Failure to cooperate can be costly
Commission investigators have a wide variety of powers, ranging from entering company premises, requesting and copying information, examining books, sealing off areas or documents, interviewing staff, and even entering non-business premises when there is a reasonable suspicion that books or other business records relevant to a competition investigation are kept there. The national competition authorities in the EU member states have similar powers.
The Commission opened proceedings against the Czech energy companies in May 2010 and set out its charge in December last year. The Commission maintains that the companies failed to cooperate with its inspections. In particular, it found that they failed to block an employee’s email account at the request of the Commission, diverted emails in another employee account, and failed to disclose all relevant information.
The case is a reminder of the risks of obstructing Commission investigations against a backdrop where the Commission’s use of forensic investigatory tools to locate evidence is becoming increasingly sophisticated.
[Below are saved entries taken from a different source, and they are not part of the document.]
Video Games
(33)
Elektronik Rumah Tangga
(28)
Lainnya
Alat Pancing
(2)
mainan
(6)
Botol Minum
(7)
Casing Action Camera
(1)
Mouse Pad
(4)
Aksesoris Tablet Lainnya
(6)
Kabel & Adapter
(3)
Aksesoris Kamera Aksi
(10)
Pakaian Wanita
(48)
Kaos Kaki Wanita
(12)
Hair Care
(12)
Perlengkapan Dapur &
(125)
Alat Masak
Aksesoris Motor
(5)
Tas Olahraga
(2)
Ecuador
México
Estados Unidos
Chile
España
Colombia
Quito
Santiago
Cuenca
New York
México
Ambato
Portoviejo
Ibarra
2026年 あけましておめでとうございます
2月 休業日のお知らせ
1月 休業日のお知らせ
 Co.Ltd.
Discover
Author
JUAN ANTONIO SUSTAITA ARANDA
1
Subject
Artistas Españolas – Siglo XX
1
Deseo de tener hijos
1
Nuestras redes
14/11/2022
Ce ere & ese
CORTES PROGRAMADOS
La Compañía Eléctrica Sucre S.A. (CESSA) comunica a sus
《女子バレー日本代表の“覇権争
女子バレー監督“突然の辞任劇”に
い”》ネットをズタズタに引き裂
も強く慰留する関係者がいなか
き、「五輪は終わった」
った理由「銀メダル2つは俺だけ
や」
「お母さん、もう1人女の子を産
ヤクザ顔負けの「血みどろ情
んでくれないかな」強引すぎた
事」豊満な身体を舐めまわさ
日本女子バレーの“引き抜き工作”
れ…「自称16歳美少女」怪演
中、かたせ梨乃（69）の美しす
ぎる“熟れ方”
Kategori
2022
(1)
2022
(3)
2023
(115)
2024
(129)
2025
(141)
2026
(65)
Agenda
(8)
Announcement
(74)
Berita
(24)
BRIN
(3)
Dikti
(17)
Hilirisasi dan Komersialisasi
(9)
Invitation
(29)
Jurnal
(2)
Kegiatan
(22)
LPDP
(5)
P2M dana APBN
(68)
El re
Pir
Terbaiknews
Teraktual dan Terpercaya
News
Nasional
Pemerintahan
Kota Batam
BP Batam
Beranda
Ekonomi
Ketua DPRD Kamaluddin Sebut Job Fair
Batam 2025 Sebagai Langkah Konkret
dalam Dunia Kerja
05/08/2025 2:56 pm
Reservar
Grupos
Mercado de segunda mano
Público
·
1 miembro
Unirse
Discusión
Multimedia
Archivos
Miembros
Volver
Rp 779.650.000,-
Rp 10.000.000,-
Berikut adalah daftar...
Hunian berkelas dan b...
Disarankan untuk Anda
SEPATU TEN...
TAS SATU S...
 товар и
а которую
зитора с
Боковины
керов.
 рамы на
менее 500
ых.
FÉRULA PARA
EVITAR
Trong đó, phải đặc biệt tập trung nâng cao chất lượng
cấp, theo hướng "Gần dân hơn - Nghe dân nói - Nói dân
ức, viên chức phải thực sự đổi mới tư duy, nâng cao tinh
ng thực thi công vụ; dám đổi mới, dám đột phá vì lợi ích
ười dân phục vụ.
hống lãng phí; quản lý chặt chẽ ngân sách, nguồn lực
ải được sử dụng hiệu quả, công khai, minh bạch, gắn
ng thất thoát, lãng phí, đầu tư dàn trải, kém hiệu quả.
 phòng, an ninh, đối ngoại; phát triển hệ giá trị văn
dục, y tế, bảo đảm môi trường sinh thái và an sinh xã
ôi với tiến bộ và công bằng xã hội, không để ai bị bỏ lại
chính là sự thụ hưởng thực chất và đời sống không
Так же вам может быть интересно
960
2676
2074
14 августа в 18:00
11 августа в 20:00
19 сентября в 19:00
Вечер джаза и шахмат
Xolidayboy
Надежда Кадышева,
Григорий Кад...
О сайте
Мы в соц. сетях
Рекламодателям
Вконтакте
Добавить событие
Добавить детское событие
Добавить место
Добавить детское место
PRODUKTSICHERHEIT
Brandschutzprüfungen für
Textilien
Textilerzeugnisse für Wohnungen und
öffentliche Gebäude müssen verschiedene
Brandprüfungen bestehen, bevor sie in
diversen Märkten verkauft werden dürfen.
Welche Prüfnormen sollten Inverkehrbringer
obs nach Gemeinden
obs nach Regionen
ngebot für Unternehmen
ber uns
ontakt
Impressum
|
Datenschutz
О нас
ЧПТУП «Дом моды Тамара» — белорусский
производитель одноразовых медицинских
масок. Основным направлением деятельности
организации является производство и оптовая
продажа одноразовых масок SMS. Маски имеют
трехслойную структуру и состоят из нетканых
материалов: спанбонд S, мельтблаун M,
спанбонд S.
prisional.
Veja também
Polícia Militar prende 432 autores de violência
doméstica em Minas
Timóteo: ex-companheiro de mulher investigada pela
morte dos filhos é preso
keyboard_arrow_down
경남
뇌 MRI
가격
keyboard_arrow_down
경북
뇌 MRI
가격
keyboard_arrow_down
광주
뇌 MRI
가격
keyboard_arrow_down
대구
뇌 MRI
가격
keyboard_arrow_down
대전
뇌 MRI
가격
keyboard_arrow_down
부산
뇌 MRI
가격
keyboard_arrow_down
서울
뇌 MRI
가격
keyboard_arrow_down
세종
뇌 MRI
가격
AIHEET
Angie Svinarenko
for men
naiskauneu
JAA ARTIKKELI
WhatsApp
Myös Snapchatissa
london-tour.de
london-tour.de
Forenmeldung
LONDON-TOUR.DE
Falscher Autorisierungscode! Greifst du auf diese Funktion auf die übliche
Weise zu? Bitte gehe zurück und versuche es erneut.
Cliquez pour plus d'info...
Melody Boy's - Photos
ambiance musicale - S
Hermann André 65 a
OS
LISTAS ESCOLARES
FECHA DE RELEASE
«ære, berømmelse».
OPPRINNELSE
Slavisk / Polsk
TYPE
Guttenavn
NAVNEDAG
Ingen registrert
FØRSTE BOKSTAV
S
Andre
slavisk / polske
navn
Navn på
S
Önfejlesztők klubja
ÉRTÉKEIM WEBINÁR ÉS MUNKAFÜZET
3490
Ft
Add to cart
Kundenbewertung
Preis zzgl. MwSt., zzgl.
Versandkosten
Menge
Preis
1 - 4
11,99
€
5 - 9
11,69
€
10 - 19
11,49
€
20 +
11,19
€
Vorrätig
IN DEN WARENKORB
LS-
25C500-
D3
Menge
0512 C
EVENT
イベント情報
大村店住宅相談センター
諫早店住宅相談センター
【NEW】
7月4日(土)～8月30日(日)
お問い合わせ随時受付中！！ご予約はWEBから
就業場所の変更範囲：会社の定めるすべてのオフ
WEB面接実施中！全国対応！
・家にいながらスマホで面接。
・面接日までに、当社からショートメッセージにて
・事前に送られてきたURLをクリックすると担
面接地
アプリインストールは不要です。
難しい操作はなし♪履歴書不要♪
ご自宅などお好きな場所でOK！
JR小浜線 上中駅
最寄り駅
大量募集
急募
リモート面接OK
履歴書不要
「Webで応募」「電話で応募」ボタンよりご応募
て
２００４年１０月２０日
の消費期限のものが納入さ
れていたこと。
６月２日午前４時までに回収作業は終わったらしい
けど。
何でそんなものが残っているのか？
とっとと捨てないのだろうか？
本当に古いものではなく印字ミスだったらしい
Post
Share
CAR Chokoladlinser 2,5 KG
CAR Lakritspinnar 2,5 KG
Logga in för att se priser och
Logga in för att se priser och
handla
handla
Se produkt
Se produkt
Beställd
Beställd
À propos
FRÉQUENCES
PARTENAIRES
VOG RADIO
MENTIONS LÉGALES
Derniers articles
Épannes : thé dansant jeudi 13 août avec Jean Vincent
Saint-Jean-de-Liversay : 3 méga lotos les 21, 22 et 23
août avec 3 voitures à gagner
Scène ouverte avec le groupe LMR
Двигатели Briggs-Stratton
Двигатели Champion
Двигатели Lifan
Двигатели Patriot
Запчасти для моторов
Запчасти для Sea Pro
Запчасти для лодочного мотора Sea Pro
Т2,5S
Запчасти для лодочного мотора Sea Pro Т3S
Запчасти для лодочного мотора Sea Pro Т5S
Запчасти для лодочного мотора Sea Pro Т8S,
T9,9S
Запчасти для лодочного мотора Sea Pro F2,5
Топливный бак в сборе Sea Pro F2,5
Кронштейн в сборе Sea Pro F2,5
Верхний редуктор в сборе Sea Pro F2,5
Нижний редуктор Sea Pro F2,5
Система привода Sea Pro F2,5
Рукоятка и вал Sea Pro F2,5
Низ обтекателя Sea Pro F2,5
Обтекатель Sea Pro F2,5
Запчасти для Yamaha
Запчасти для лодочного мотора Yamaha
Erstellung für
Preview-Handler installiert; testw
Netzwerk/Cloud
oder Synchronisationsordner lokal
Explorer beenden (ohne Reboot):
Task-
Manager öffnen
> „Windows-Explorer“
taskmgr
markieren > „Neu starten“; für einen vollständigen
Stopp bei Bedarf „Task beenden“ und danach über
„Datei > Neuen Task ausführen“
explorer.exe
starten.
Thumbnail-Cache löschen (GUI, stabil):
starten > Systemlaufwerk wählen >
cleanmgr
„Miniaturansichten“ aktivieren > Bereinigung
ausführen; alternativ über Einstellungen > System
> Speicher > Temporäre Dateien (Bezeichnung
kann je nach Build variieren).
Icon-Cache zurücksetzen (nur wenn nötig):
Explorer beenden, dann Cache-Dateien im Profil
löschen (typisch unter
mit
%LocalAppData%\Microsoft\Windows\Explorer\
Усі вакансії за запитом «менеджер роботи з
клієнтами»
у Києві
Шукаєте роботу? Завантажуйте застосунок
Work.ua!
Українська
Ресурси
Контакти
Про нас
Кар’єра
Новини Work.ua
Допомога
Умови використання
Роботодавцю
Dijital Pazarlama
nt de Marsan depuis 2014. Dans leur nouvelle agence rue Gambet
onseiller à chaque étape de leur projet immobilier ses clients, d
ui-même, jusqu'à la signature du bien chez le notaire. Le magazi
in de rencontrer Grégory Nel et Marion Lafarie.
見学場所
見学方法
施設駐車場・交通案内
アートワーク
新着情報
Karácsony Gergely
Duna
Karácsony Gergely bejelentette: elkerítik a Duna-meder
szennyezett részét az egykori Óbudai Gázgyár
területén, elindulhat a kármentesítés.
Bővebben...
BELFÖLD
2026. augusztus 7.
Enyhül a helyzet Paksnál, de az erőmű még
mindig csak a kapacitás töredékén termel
Experience suggests that authorities have a clear policy of punishing companies that are found to be obstructing or interfering with investigations. Fines may be imposed for such occurrences, with perhaps the most notorious example being German power company E.ON, which was visited with a EUR 38 million (approximately USD 50 million) fine after it was found that a seal placed around an office was tampered with.
Circumstances demonstrate that the Commission is not afraid to impose elevated sanctions against a company once an investigation is underway. Sony, for instance, saw its fine for anticompetitive practices increased by 30 per cent after it was found that employee representatives refused to answer questions relating to competitor pricing and shredding of documents had occurred.
Challenge to EU Courts
The Czech energy companies have indicated that they are considering appealing the decision to the EU Courts. One of the companies has stated publicly that the Commission has used the case to send a “clear message” to companies of the perils of being raided and failing to cooperate with the investigation. It maintains that the Commission failed to take proper account of the circumstances of the raid and that, owing to the size of the company, it did not expect that it might be subject to an inspection.
Recently, there has been a discernible trend for companies to assert their rights of defence and to keep a closer watch on the investigatory methods of the Commission. A series of appeals has been brought against the Commission that claimed investigators had overstepped the mark in terms of their powers of investigation and enforcement.
One of the high profile cases in 2011 involved German rail company Deutsche Bahn, which claimed that a Commission investigation from March last year should be annulled because the Commission had not obtained prior judicial authority. Deutsche Bahn also claims that the raids were disproportionate, not least since the local German regulatory authorities were already closely monitoring the company’s activities. Other notable instances of dawn raids being challenged before the EU Courts and in cases which are not yet decided involve: a group of cement companies, including Cemex and Holcim; ONP; Prysmian; and Nexans.
However, challenging competition investigations carries risks. Any challenge must be well grounded in fact, law, and evidence. Refusing to submit to an inspection authorised by a Commission decision can incur fines of up to one per cent of group worldwide turnover and periodic penalties of up to five per cent of turnover for each day of a violation. Obstruction may also amount to aggravating circumstances causing an uplift in the fine for the substantive infringement.
As such, it is imperative that corporate counsel understand the company’s rights when it comes to enforcement and investigatory action. Putting in place a clear internal procedure for dealing with information requests and inspections will go a long way to avoiding confusion or confrontation if the Commission launches any investigations. Ignorance of the procedures is no excuse and size does not matter. All companies, both large and small, are subject to the same duties of cooperation.